# Marx Rotating Beacon



## ftauss (Sep 18, 2012)

Picked one of these up because of the red//green light at the top. Eveything seems to work but the beacon does not rotate.  Bulb lights, socket could be cleaner and the beacon lens needs a bit of glue as the metal is pulling away from the plastic lens a bit. The blades at the top of the beacon seems flatter than I would have thought, I've seen this sort of thing work before. Anyone got any ideas?


----------



## T-Man (May 16, 2008)

The beacon needs to spin freely from the heat of the bulb. So it will take tme to heat up. You can adjust the fans but just wait and see.


----------



## ftauss (Sep 18, 2012)

Thanks. Kinda what I thught. My daughter saw it last night and wanted to see it work.


----------



## gunrunnerjohn (Nov 10, 2010)

I've often thought of finding one of the really tiny fans and putting it under to add to the breeze.
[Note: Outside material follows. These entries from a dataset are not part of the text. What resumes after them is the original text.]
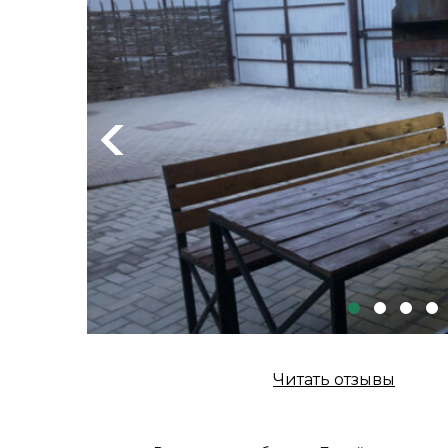
Previous
Читать отзывы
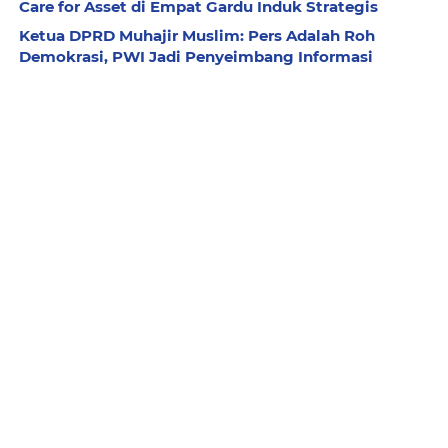
Care for Asset di Empat Gardu Induk Strategis
Ketua DPRD Muhajir Muslim: Pers Adalah Roh
Demokrasi, PWI Jadi Penyeimbang Informasi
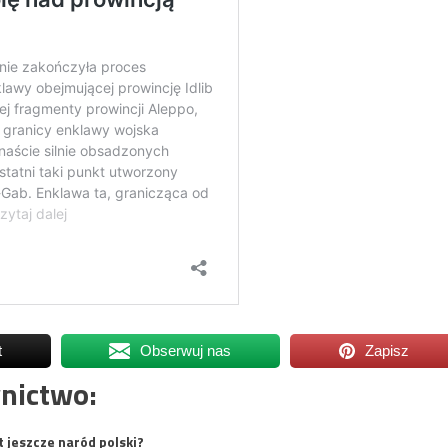
t
Obserwuj nas
Zapisz
nictwo:
t jeszcze naród polski?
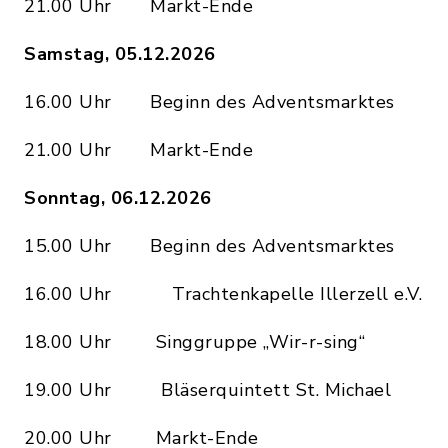
21.00 Uhr Markt-Ende
Samstag, 05.12.2026
16.00 Uhr Beginn des Adventsmarktes
21.00 Uhr Markt-Ende
Sonntag, 06.12.2026
15.00 Uhr Beginn des Adventsmarktes
16.00 Uhr Trachtenkapelle Illerzell e.V.
18.00 Uhr Singgruppe „Wir-r-sing“
19.00 Uhr Bläserquintett St. Michael
20.00 Uhr Markt-Ende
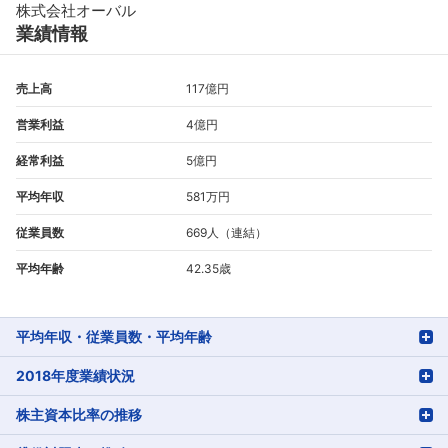
株式会社オーバル
業績情報
売上高
117億円
営業利益
4億円
経常利益
5億円
平均年収
581万円
従業員数
669人（連結）
フォローしました
平均年齢
42.35歳
こちらの企業もフォローしませんか？
平均年収・従業員数・平均年齢
2018年度業績状況
株主資本比率の推移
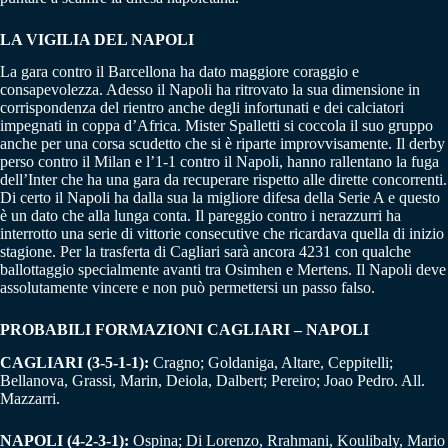
LA VIGILIA DEL NAPOLI
La gara contro il Barcellona ha dato maggiore coraggio e
consapevolezza. Adesso il Napoli ha ritrovato la sua dimensione in
corrispondenza del rientro anche degli infortunati e dei calciatori
impegnati in coppa d’Africa. Mister Spalletti si coccola il suo gruppo
anche per una corsa scudetto che si è riparte improvvisamente. Il derby
perso contro il Milan e l’1-1 contro il Napoli, hanno rallentano la fuga
dell’Inter che ha una gara da recuperare rispetto alle dirette concorrenti.
Di certo il Napoli ha dalla sua la migliore difesa della Serie A e questo
è un dato che alla lunga conta. Il pareggio contro i nerazzurri ha
interrotto una serie di vittorie consecutive che ricardava quella di inizio
stagione. Per la trasferta di Cagliari sarà ancora 4231 con qualche
ballottaggio specialmente avanti tra Osimhen e Mertens. Il Napoli deve
assolutamente vincere e non può permettersi un passo falso.
PROBABILI FORMAZIONI CAGLIARI – NAPOLI
CAGLIARI (3-5-1-1):
Cragno; Goldaniga, Altare, Ceppitelli;
Bellanova, Grassi, Marin, Deiola, Dalbert; Pereiro; Joao Pedro. All.
Mazzarri.
NAPOLI (4-2-3-1):
Ospina; Di Lorenzo, Rrahmani, Koulibaly, Mario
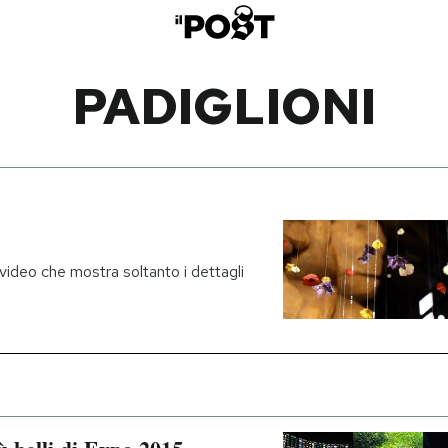
PADIGLIONI
 video che mostra soltanto i dettagli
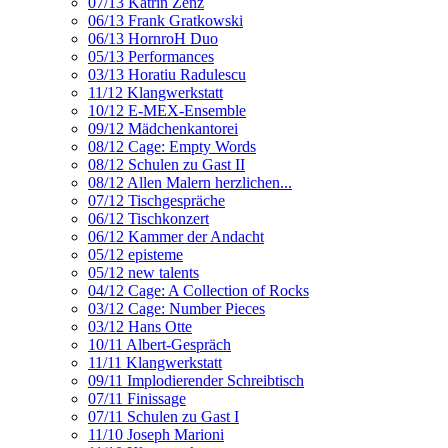
07/13 Katrin Zenz
06/13 Frank Gratkowski
06/13 HornroH Duo
05/13 Performances
03/13 Horatiu Radulescu
11/12 Klangwerkstatt
10/12 E-MEX-Ensemble
09/12 Mädchenkantorei
08/12 Cage: Empty Words
08/12 Schulen zu Gast II
08/12 Allen Malern herzlichen...
07/12 Tischgespräche
06/12 Tischkonzert
06/12 Kammer der Andacht
05/12 episteme
05/12 new talents
04/12 Cage: A Collection of Rocks
03/12 Cage: Number Pieces
03/12 Hans Otte
10/11 Albert-Gespräch
11/11 Klangwerkstatt
09/11 Implodierender Schreibtisch
07/11 Finissage
07/11 Schulen zu Gast I
11/10 Joseph Marioni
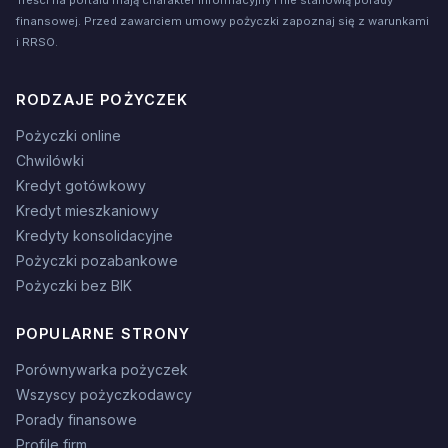
Treści na portalu mają charakter informacyjny i nie stanowią porady
finansowej. Przed zawarciem umowy pożyczki zapoznaj się z warunkami
i RRSO.
RODZAJE POŻYCZEK
Pożyczki online
Chwilówki
Kredyt gotówkowy
Kredyt mieszkaniowy
Kredyty konsolidacyjne
Pożyczki pozabankowe
Pożyczki bez BIK
POPULARNE STRONY
Porównywarka pożyczek
Wszyscy pożyczkodawcy
Porady finansowe
Profile firm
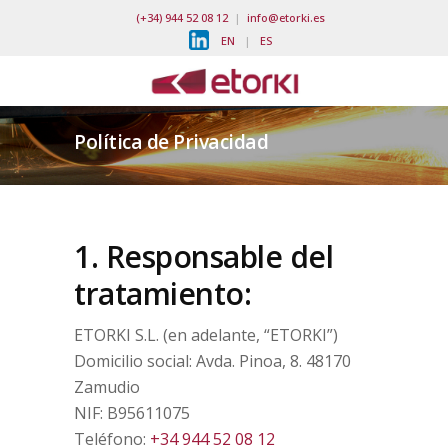
(+34) 944 52 08 12
|
info@etorki.es
EN
|
ES
Política de Privacidad
1. Responsable del
tratamiento:
ETORKI S.L. (en adelante, “ETORKI”)
Domicilio social: Avda. Pinoa, 8. 48170
Zamudio
NIF: B95611075
Teléfono:
+34 944 52 08 12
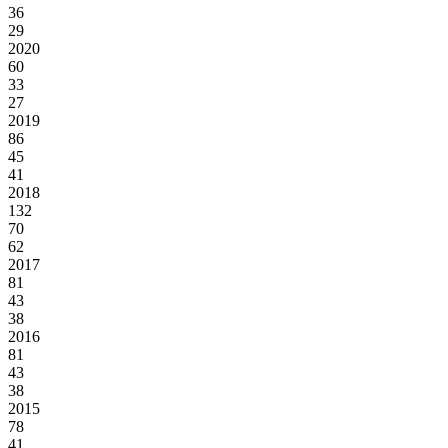
36
29
2020
60
33
27
2019
86
45
41
2018
132
70
62
2017
81
43
38
2016
81
43
38
2015
78
41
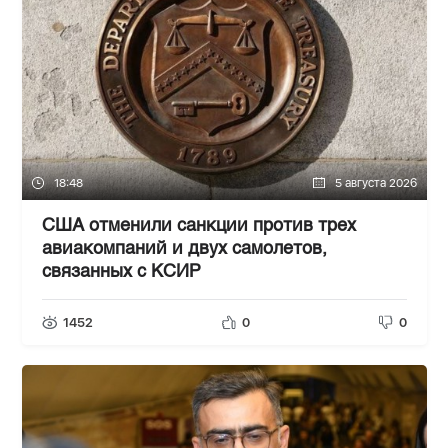
18:48
5 августа 2026
США отменили санкции против трех
авиакомпаний и двух самолетов,
связанных с КСИР
1452
0
0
Sometimes the heat isn't enough, especially if you have any air movement near the beacon.


----------



## Big Ed (Jun 16, 2009)

Try opening the blades up just a little.
That is what makes the light spin when the heat rises through them.
Experiment with them.


----------



## gunrunnerjohn (Nov 10, 2010)

There's a sweet spot for the blade position, but opening them up too much is contra-productive. I found that for the Lionel one, they were open a lot less than I would have thought for optimum performance. 

The real problem is any friction at the point is enough to prevent them from spinning. I took a sewing needle and JB Weld'ed it in place of the point in one, that solved the spinning issue.


----------



## Artieiii (Apr 25, 2011)

i have a lionel version, it has a special bulb that has a dent in the top that reduces friction. The bulb has to get pretty darn hot for it to work. Here is a pic of the lionel bulb.
-Art


----------



## gunrunnerjohn (Nov 10, 2010)

Actually, they all have them. The dent in the bulb was merely to rest the pin of the rotating head on, it would be impossible to use the beacon without the dimpled bulb.


----------



## lionellines (May 18, 2011)

I had one and never had much luck with it spinning. Even after I switched the colored lenses for a Lionel version, performance was marginal at best. Sold it and never regretted doing so.


----------



## gunrunnerjohn (Nov 10, 2010)

Yep, they're pretty touchy to get going. I tinkered with one for a long time and finally trashed the head. I had another head that I used, it spun right away on the same bulb. Never could figure out what was different about the first one and the second one.


----------